*ACTION ITEM*.
Search the data below for "with"; list each line that holds it.

PROVIDED RECORDS Start Marker

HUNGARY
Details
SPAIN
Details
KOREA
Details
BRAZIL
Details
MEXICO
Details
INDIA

PROVIDED RECORDS End Marker
PROVIDED RECORDS Start Marker

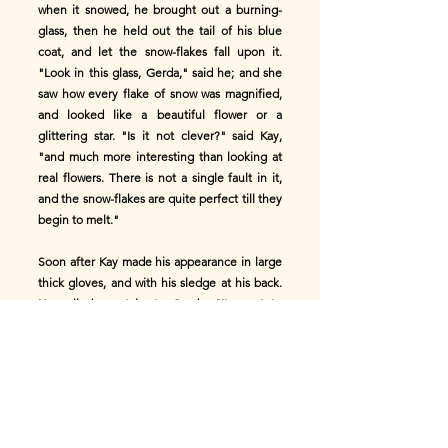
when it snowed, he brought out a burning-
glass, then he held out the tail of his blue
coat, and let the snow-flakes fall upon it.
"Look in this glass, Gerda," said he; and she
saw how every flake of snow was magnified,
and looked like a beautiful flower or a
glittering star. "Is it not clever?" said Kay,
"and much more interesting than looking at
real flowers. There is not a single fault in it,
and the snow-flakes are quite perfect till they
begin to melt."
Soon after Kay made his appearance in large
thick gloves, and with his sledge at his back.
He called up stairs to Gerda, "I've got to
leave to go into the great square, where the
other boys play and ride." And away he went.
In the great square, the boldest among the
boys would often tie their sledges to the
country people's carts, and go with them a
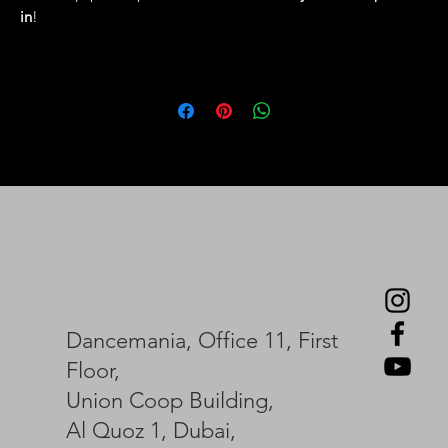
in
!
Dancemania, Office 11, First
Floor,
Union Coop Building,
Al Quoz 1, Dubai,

PROVIDED RECORDS End Marker

*TASK ANSWER*.
thick gloves, and with his sledge at his back.
country people's carts, and go with them a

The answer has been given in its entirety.